◆ TASK INSTRUCTIONS:
Pictures excluded, output the lines of the data below between the one holding "Tutor-marked assignments a" and the one holding "Pitch Near Me", inclusive, exactly as they stand.

◆ EXTRACTED ENTRIES:
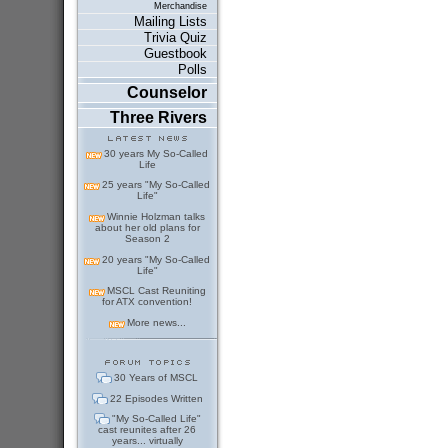
Merchandise
Mailing Lists
Trivia Quiz
Guestbook
Polls
Counselor
Three Rivers
30 years My So-Called
Life
25 years "My So-Called
Life"
Winnie Holzman talks
about her old plans for
Season 2
20 years "My So-Called
Life"
MSCL Cast Reuniting
for ATX convention!
More news...
30 Years of MSCL
22 Episodes Written
"My So-Called Life"
cast reunites after 26
years... virtually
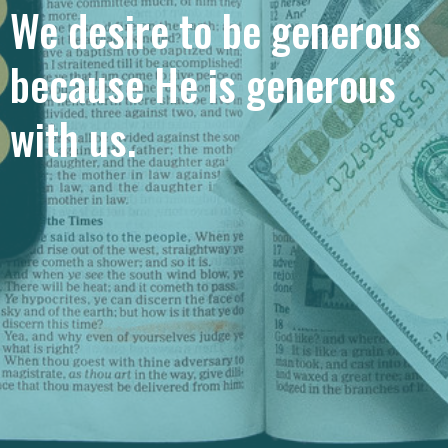
We desire to be generous
because He is generous
with us.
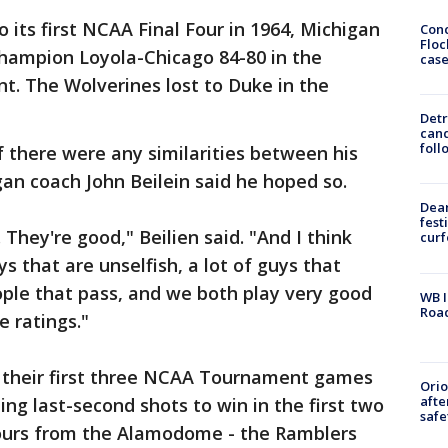
ts first NCAA Final Four in 1964, Michigan
Conc
Floc
hampion Loyola-Chicago 84-80 in the
cas
t. The Wolverines lost to Duke in the
Detr
cand
foll
 there were any similarities between his
an coach John Beilein said he hoped so.
Dea
fest
 They're good," Beilien said. "And I think
cur
ys that are unselfish, a lot of guys that
eople that pass, and we both play very good
WB I
Roa
e ratings."
 their first three NCAA Tournament games
Ori
afte
ding last-second shots to win in the first two
safe
 hours from the Alamodome - the Ramblers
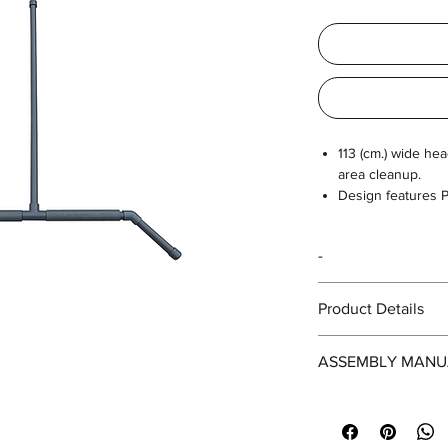
113 (cm.) wide he
area cleanup.
Design features P
across turf surfac
-
Product Details
SIZE
ASSEMBLY MANU
Head (cm.)
https://drive.googl
PNwAoltGLB/view?us
Height (cm.)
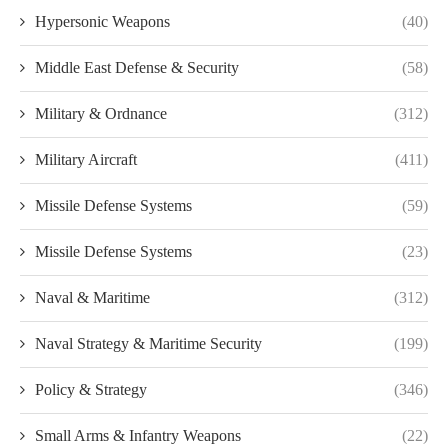
Hypersonic Weapons
(40)
Middle East Defense & Security
(58)
Military & Ordnance
(312)
Military Aircraft
(411)
Missile Defense Systems
(59)
Missile Defense Systems
(23)
Naval & Maritime
(312)
Naval Strategy & Maritime Security
(199)
Policy & Strategy
(346)
Small Arms & Infantry Weapons
(22)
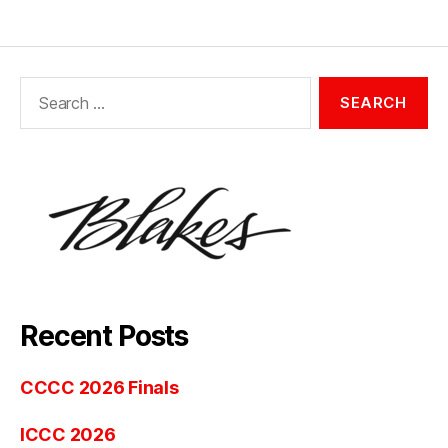
Search
for:
Recent Posts
CCCC 2026 Finals
ICCC 2026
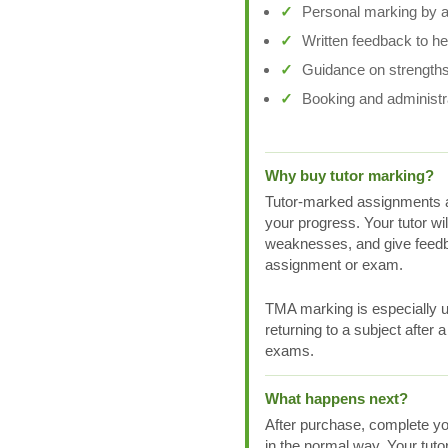
Personal marking by a 
Written feedback to h
Guidance on strengths
Booking and administr
Why buy tutor marking?
Tutor-marked assignments a
your progress. Your tutor wi
weaknesses, and give feedb
assignment or exam.
TMA marking is especially us
returning to a subject after 
exams.
What happens next?
After purchase, complete yo
in the normal way. Your tuto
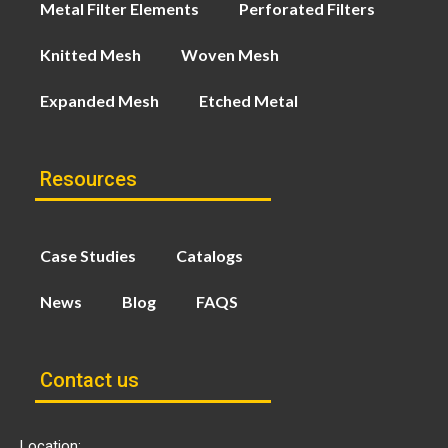
Metal Filter Elements
Perforated Filters
Knitted Mesh
Woven Mesh
Expanded Mesh
Etched Metal
Resources
Case Studies
Catalogs
News
Blog
FAQS
Contact us
Location:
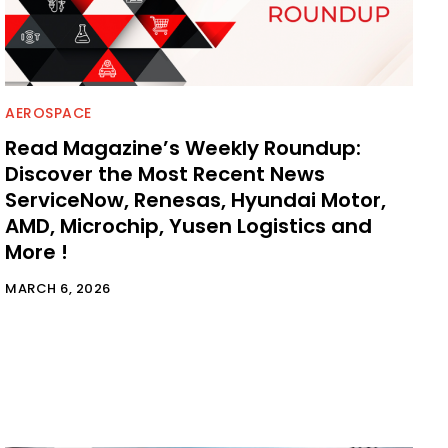
AEROSPACE
Read Magazine’s Weekly Roundup:
Discover the Most Recent News
ServiceNow, Renesas, Hyundai Motor,
AMD, Microchip, Yusen Logistics and
More !
MARCH 6, 2026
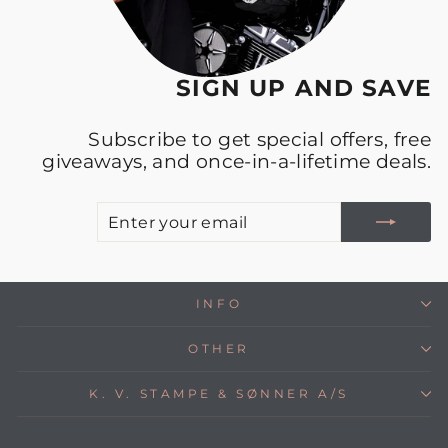
SIGN UP AND SAVE
Subscribe to get special offers, free
giveaways, and once-in-a-lifetime deals.
E
S
Y
E
INFO
OTHER
K. V. STAMPE & SØNNER A/S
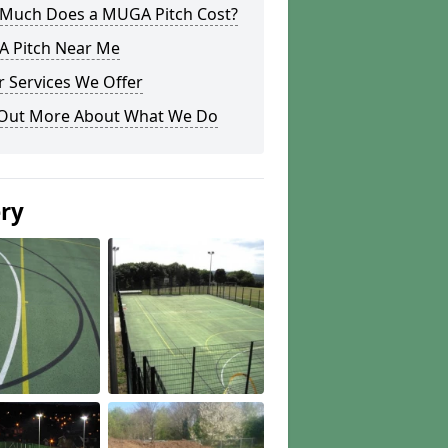
Much Does a MUGA Pitch Cost?
 Pitch Near Me
 Services We Offer
 Out More About What We Do
ery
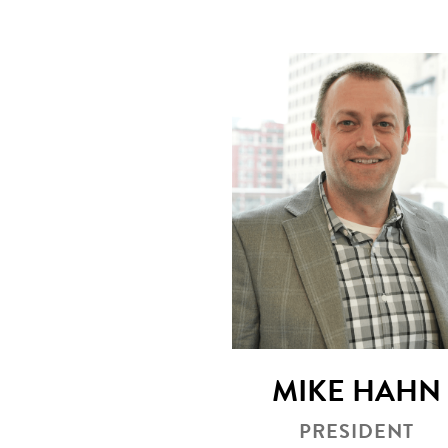
MIKE HAHN
PRESIDENT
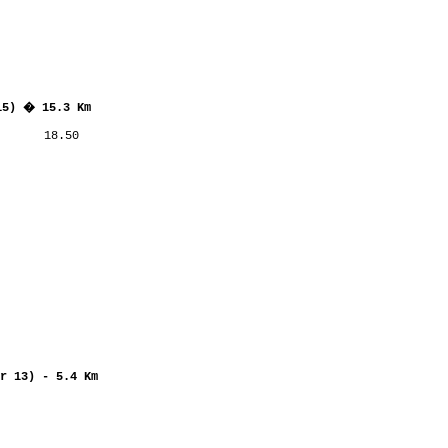
15) � 15.3 Km
      18.50

r 13) - 5.4 Km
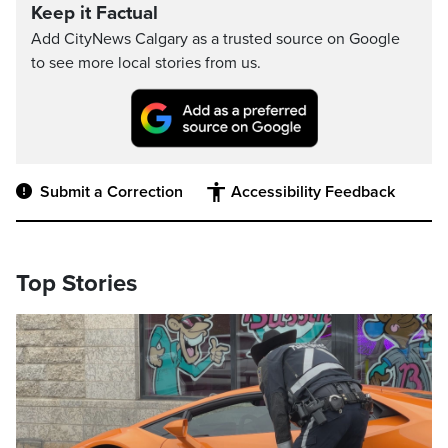
Keep it Factual
Add CityNews Calgary as a trusted source on Google
to see more local stories from us.
Submit a Correction
Accessibility Feedback
Top Stories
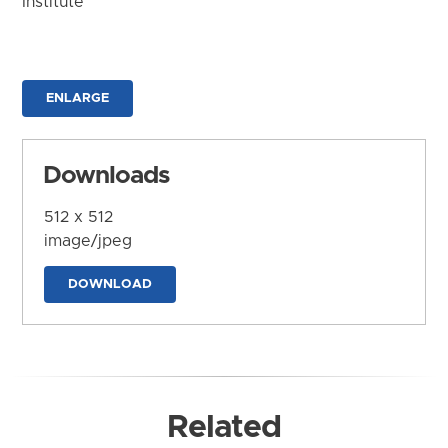
Institute
ENLARGE
Downloads
512 x 512
image/jpeg
DOWNLOAD
Related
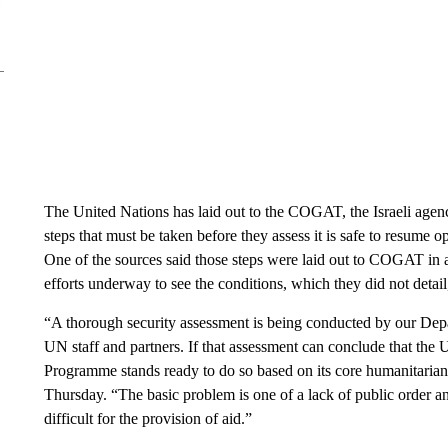
The United Nations has laid out to the COGAT, the Israeli agency
steps that must be taken before they assess it is safe to resume 
One of the sources said those steps were laid out to COGAT in a 
efforts underway to see the conditions, which they did not detail
“A thorough security assessment is being conducted by our Depar
UN staff and partners. If that assessment can conclude that th
Programme stands ready to do so based on its core humanitari
Thursday. “The basic problem is one of a lack of public order and
difficult for the provision of aid.”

◆ ANSWER TO THIS EXERCISE:
Tutor-marked assignments a
your progress. Your tutor wi
weaknesses, and give feedb
assignment or exam.
TMA marking is especially us
returning to a subject after 
exams.
What happens next?
After purchase, complete yo
in the normal way. Your tuto
Metal Filter Elements
Perforated Filters
Knitted Mesh
Woven Mesh
Expanded Mesh
Etched Metal
Resources
Case Studies
Catalogs
News
Blog
FAQS
Contact us
Location:
AEROSPACE
Read Magazine’s Weekly Roundup:
Discover the Most Recent News
ServiceNow, Renesas, Hyundai Motor,
AMD, Microchip, Yusen Logistics and
More !
MARCH 6, 2026
SIGN UP AND SAVE
Subscribe to get special offers, free
giveaways, and once-in-a-lifetime deals.
E
S
Y
E
INFO
OTHER
K. V. STAMPE & SØNNER A/S
Much Does a MUGA Pitch Cost?
 Pitch Near Me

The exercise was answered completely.